Pedagogical discussions don’t usually talk about the dependence between sensitivity and specificity. If you say that sensitivity (say, s) and specificity (c) ARE stochastically independent, this claim itself suggests to me that there must be some situations in which they might not be stochastically independent. And, if this is so, then we have a complication to deal with in those funky situations where they happen to fail to be independent. What it MEANS to say events A and B are independent is that we can compute the probability of the joint event A&B as P(A & B) = P(A) * P(B).
If, on the other hand, you were to say that the issue of dependence between s and c is IRRELEVANT because, for instance, they are events in probability spaces that do not overlap, then we would be free of having to deal any further with the issue.
Now that I say it this way, it occurs to me that it must be true that their dependence is irrelevant for just this very reason. These conditional probabilities reflect subsets of two probability spaces that are complementary to one another, and thus nonoverlapping. Forming the product s * c = P(+|sick) * P(-|not sick) does not reflect any event involving the test outcome and my health. Thus I would say that these events whose probabilities are s and c are NEITHER "independent" nor "not independent", just because it makes no sense to talk about their joint event. Their joint event would be "testing positive when I have the disease" while at the same time "testing negative (in that same, single test!) when not having the disease".

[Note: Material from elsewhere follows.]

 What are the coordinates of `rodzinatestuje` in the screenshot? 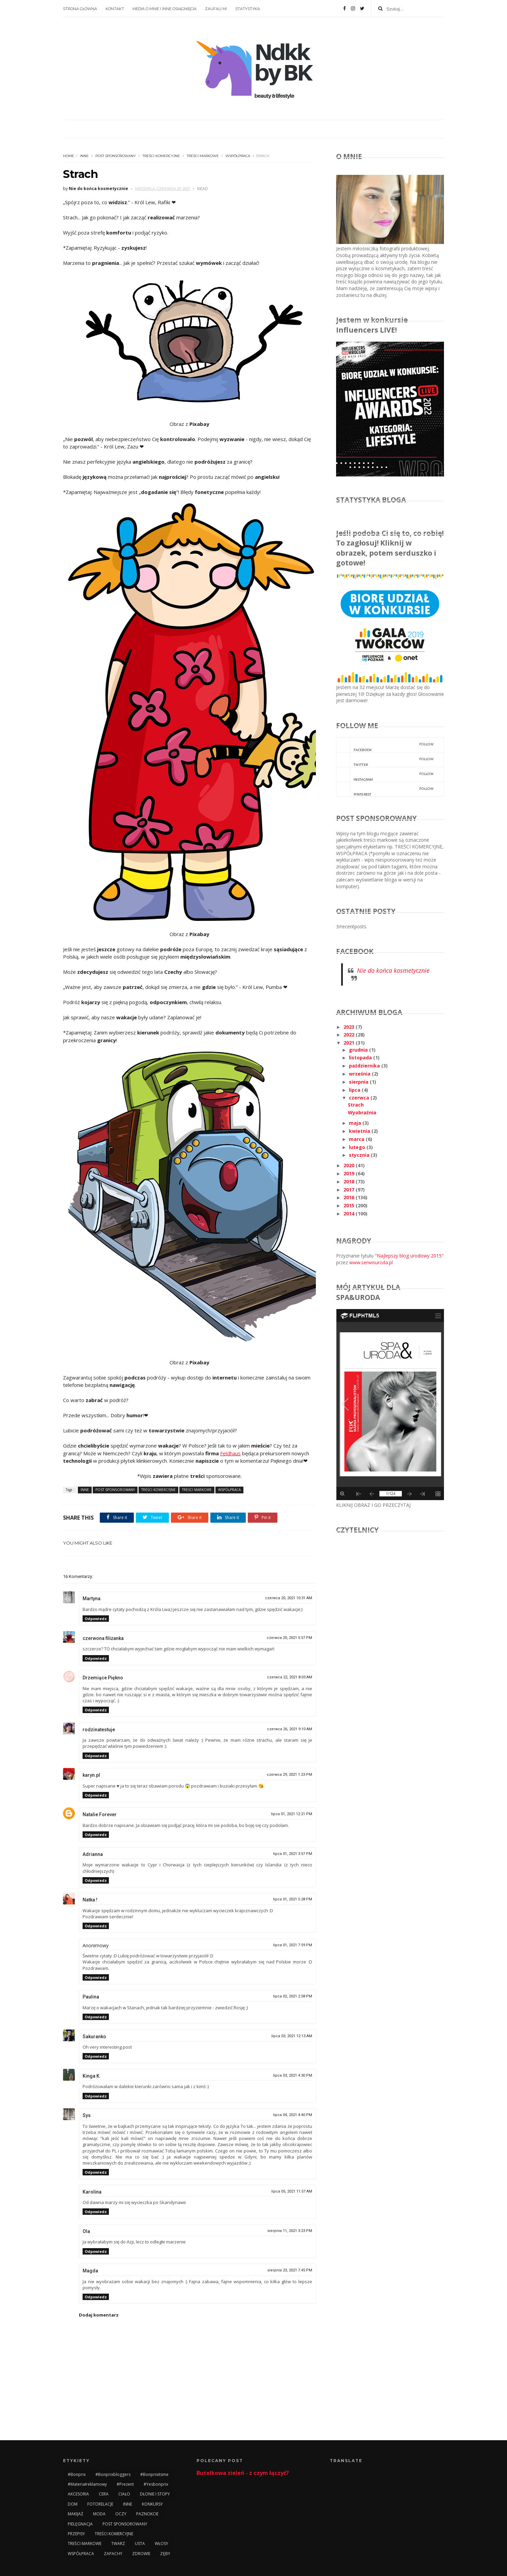 It's located at (99, 1729).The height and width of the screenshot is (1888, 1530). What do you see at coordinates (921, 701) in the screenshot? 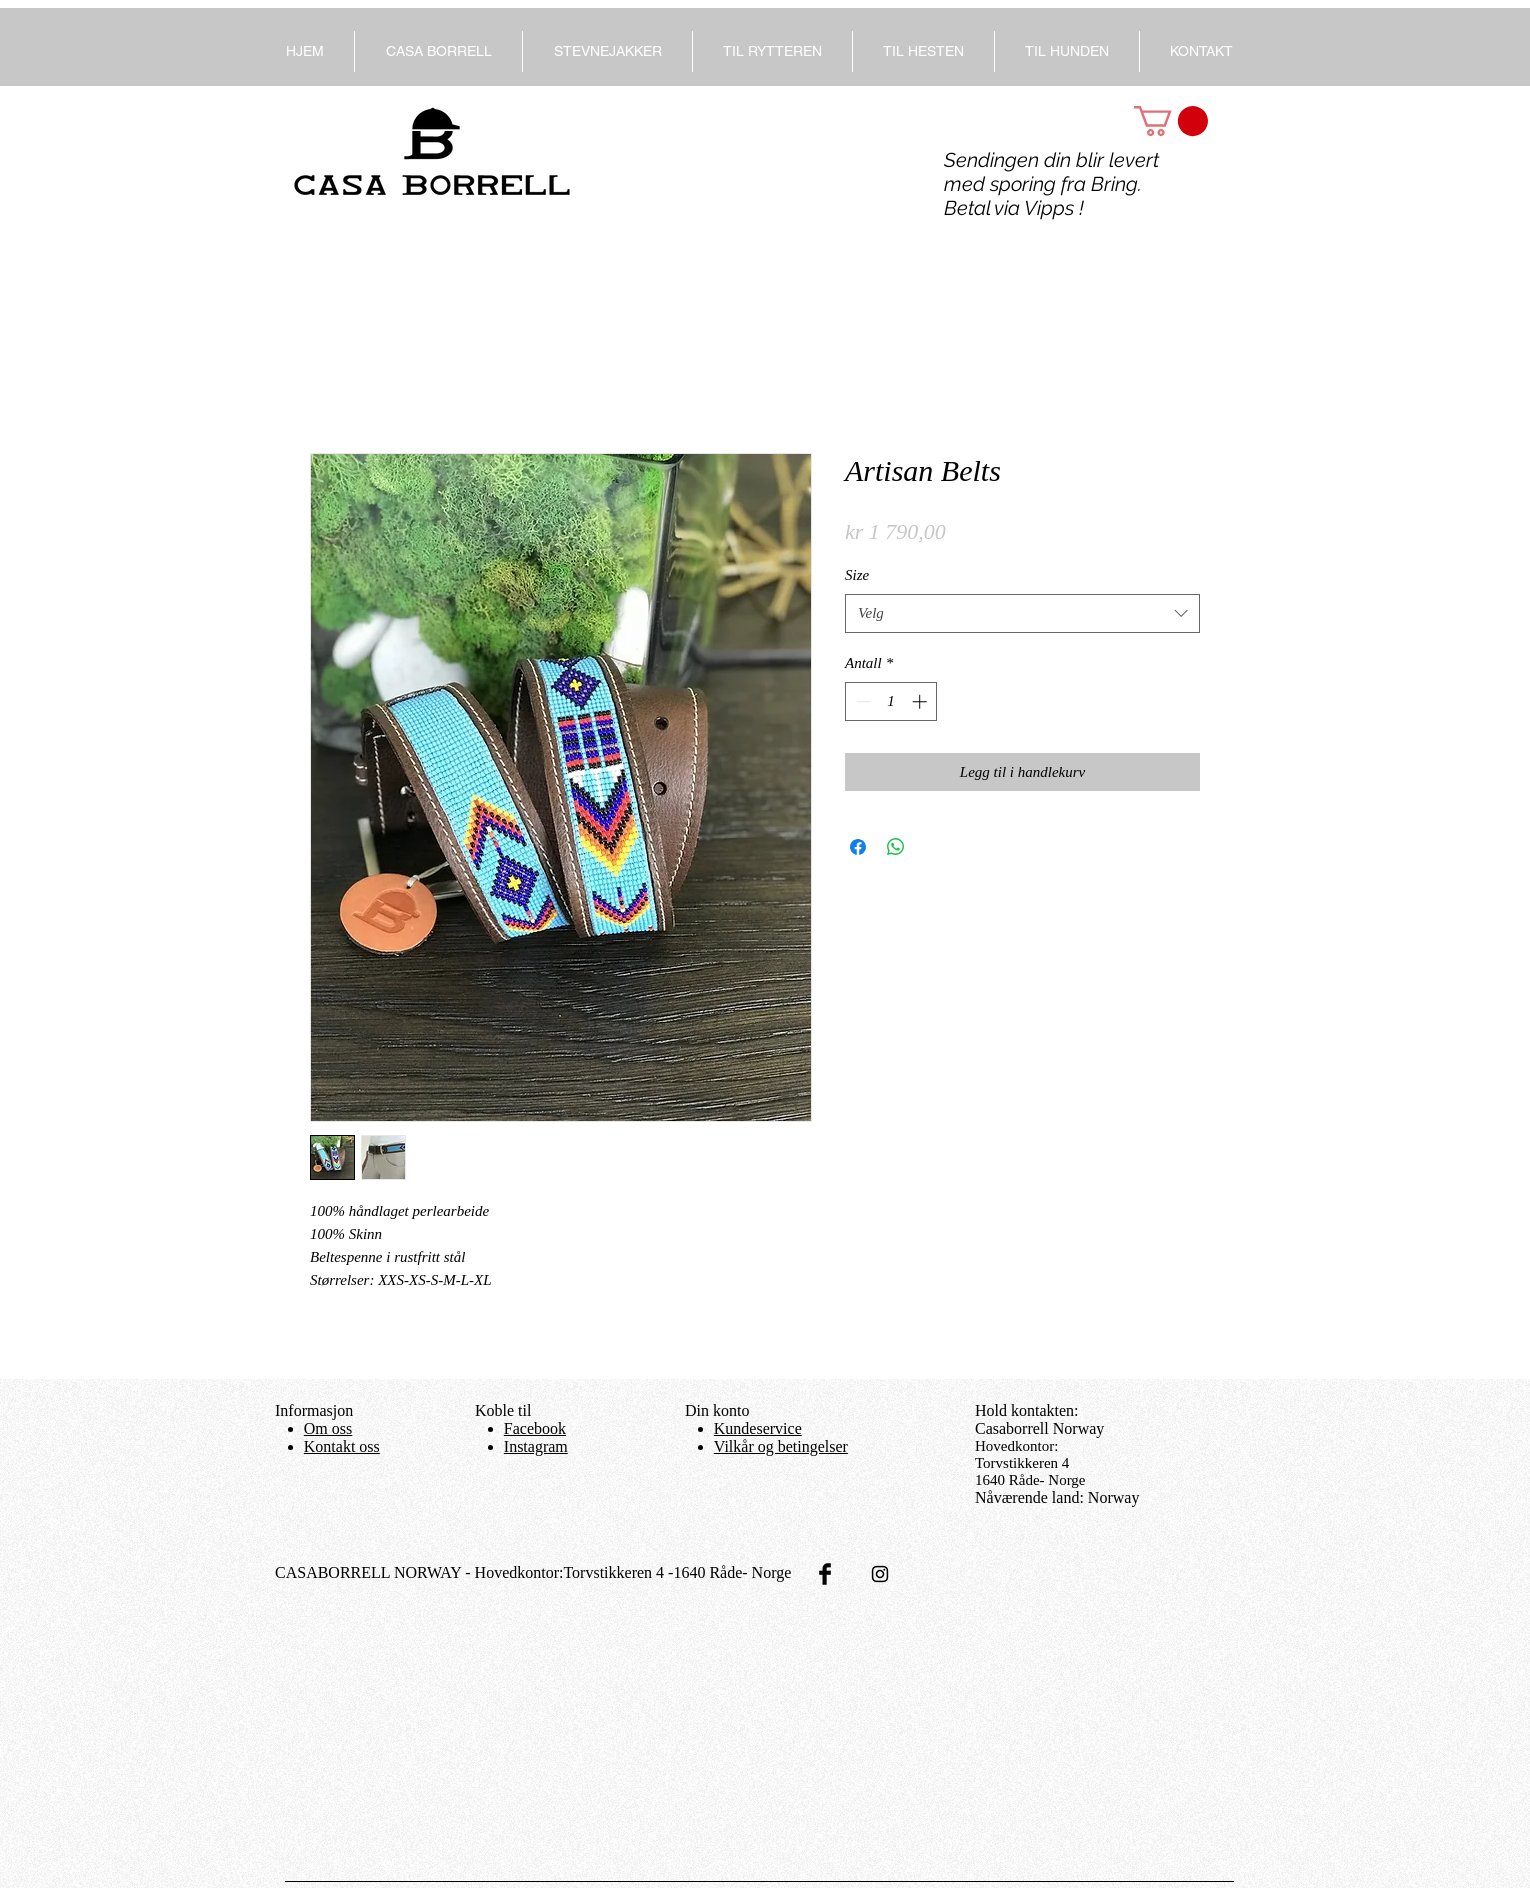
I see `[Increment]` at bounding box center [921, 701].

Such a construction reminds me of the old joke by the cartoonist Roz Chast who depicts a Venn diagram with overlapping circles. One circle is labeled "people who understand Venn diagrams" and the other circle is labeled "people who do not understand Venn diagrams". Naturally, the overlap of the two circles is labeled "people who understand Venn diagrams and do not understand Venn diagrams".
If we follow http://en.wikipedia.org/wiki/Independence_%28probability_theory%29 and define independence like this:
Two events A and B are independent if and only if Pr(A ∩ B) = Pr(A)Pr(B),
then I guess we’d have to say the events characterized by s and c are not independent because their intersection is the empty set whose probability is zero, which is typically not the product of s and c. Unless it’s improper even to talk about the intersection of these events because they’re not from the same space or something. I guess we need to be really careful to define the spaces and exactly what the elements of those spaces are. Are the elements people?
Having said all this, remarkably it’s still not at all clear that the simulations and graphs depicted on the preceding pages are gibberish. Those distributions reflect our uncertainty about the probabilities, and maybe that uncertainty could have cross dependence. I guess we are at least clearer that the form of Bayes’ rule would not change if there be any dependence between our estimates of s and c.